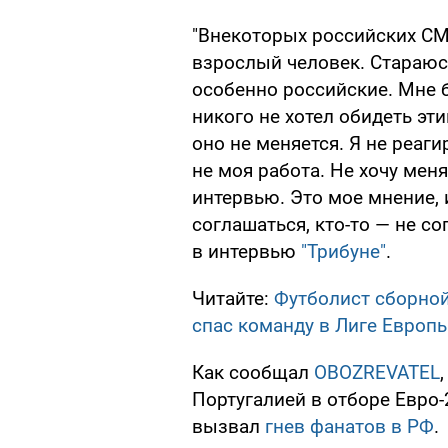
"Внекоторых российских СМ
взрослый человек. Стараюс
особенно российские. Мне б
никого не хотел обидеть эт
оно не меняется. Я не реаг
не моя работа. Не хочу мен
интервью. Это мое мнение, 
соглашаться, кто-то — не со
в интервью
"Трибуне"
.
Читайте:
Футболист сборной
спас команду в Лиге Европ
Как сообщал
OBOZREVATEL
Португалией в отборе Евро-
вызвал
гнев фанатов в РФ
.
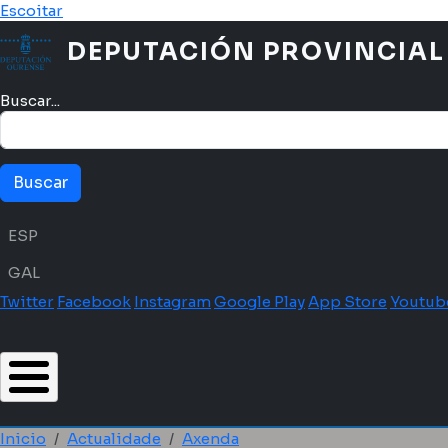
Ir o contido principal
Escoitar
DEPUTACIÓN PROVINCIAL
Buscar...
Menú idioma
ESP
GAL
Twitter
Facebook
Instagram
Google Play
App Store
Youtub
Inicio
Actualidade
Axenda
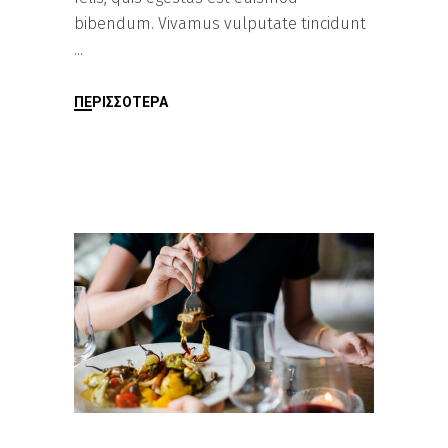
bibendum. Vivamus vulputate tincidunt
ΠΕΡΙΣΣΌΤΕΡΑ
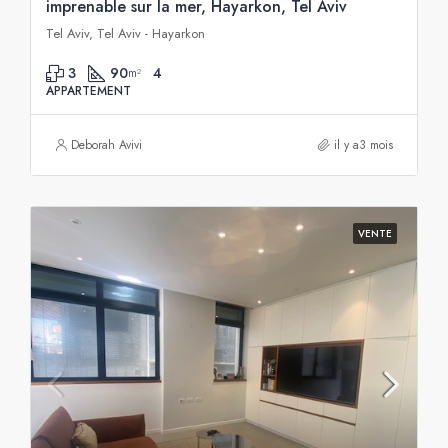
imprenable sur la mer, Hayarkon, Tel Aviv
Tel Aviv, Tel Aviv - Hayarkon
3
90
4
m²
APPARTEMENT
Deborah Avivi
il y a3 mois
VENTE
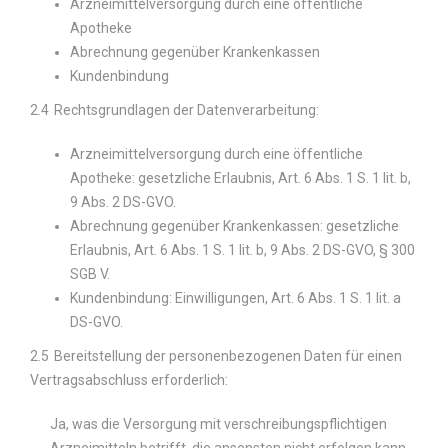
Arzneimittelversorgung durch eine öffentliche
Apotheke
Abrechnung gegenüber Krankenkassen
Kundenbindung
2.4
Rechtsgrundlagen der Datenverarbeitung:
Arzneimittelversorgung durch eine öffentliche
Apotheke: gesetzliche Erlaubnis, Art. 6 Abs. 1 S. 1 lit. b,
9 Abs. 2 DS-GVO.
Abrechnung gegenüber Krankenkassen: gesetzliche
Erlaubnis, Art. 6 Abs. 1 S. 1 lit. b, 9 Abs. 2 DS-GVO, § 300
SGB V.
Kundenbindung: Einwilligungen, Art. 6 Abs. 1 S. 1 lit. a
DS-GVO.
2.5
Bereitstellung der personenbezogenen Daten für einen
Vertragsabschluss erforderlich:
Ja, was die Versorgung mit verschreibungspflichtigen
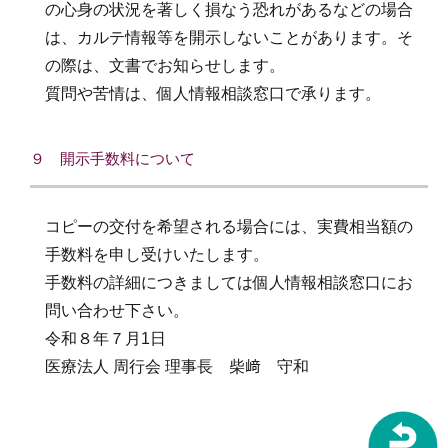
の心身の状況を著しく損なう恐れがあるなどの場合
は、カルテ情報等を開示しないことがあります。そ
の際は、文書でお知らせします。
質問や苦情は、個人情報相談窓口で承ります。
９ 開示手数料について
コピーの交付を希望される場合には、実費相当額の
手数料を申し受けいたします。
手数料の詳細につきましては個人情報相談窓口にお
問い合わせ下さい。
令和８年７月1日
医療法人 周行会 理事長 柴﨑 守和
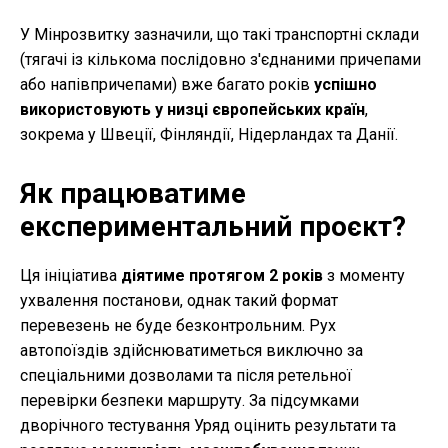
У Мінрозвитку зазначили, що такі транспортні склади
(тягачі із кількома послідовно з'єднаними причепами
або напівпричепами) вже багато років
успішно
використовують у низці європейських країн
,
зокрема у Швеції, Фінляндії, Нідерландах та Данії.
Як працюватиме
експериментальний проєкт?
Ця ініціатива
діятиме протягом 2 років
з моменту
ухвалення постанови, однак такий формат
перевезень не буде безконтрольним. Рух
автопоїздів здійснюватиметься виключно за
спеціальними дозволами та після ретельної
перевірки безпеки маршруту. За підсумками
дворічного тестування Уряд оцінить результати та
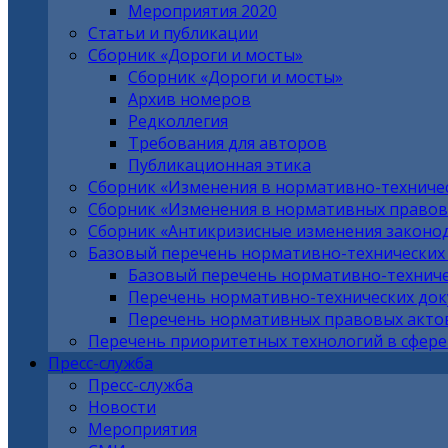
Мероприятия 2020
Статьи и публикации
Сборник «Дороги и мосты»
Сборник «Дороги и мосты»
Архив номеров
Редколлегия
Требования для авторов
Публикационная этика
Сборник «Изменения в нормативно-техниче
Сборник «Изменения в нормативных правовы
Сборник «Антикризисные изменения законо
Базовый перечень нормативно-технических
Базовый перечень нормативно-техниче
Перечень нормативно-технических до
Перечень нормативных правовых актов
Перечень приоритетных технологий в сфере
Пресс-служба
Пресс-служба
Новости
Мероприятия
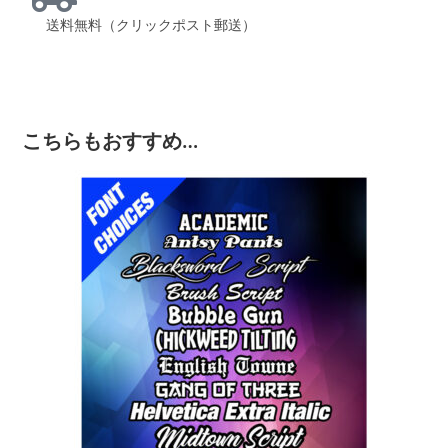
送料無料（クリックポスト郵送）
こちらもおすすめ…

* GOAL OF THE EXERCISE
The lines from the one containing "Ja, was die" to the last line of the records, both included: print exactly those and nothing else, leaving out any pictures.

* ANSWER FOR THIS EXERCISE
Ja, was die Versorgung mit verschreibungspflichtigen
の心身の状況を著しく損なう恐れがあるなどの場合
は、カルテ情報等を開示しないことがあります。そ
の際は、文書でお知らせします。
質問や苦情は、個人情報相談窓口で承ります。
９ 開示手数料について
コピーの交付を希望される場合には、実費相当額の
手数料を申し受けいたします。
手数料の詳細につきましては個人情報相談窓口にお
問い合わせ下さい。
令和８年７月1日
医療法人 周行会 理事長 柴﨑 守和
У Мінрозвитку зазначили, що такі транспортні склади
(тягачі із кількома послідовно з'єднаними причепами
або напівпричепами) вже багато років
успішно
використовують у низці європейських країн
,
зокрема у Швеції, Фінляндії, Нідерландах та Данії.
Як працюватиме
експериментальний проєкт?
Ця ініціатива
діятиме протягом 2 років
з моменту
ухвалення постанови, однак такий формат
перевезень не буде безконтрольним. Рух
автопоїздів здійснюватиметься виключно за
спеціальними дозволами та після ретельної
перевірки безпеки маршруту. За підсумками
дворічного тестування Уряд оцінить результати та
Мероприятия 2020
Статьи и публикации
Сборник «Дороги и мосты»
Сборник «Дороги и мосты»
Архив номеров
Редколлегия
Требования для авторов
Публикационная этика
Сборник «Изменения в нормативно-техниче
Сборник «Изменения в нормативных правовы
Сборник «Антикризисные изменения законо
Базовый перечень нормативно-технических
Базовый перечень нормативно-техниче
Перечень нормативно-технических до
Перечень нормативных правовых актов
Перечень приоритетных технологий в сфере
Пресс-служба
Пресс-служба
Новости
Мероприятия
送料無料（クリックポスト郵送）
こちらもおすすめ…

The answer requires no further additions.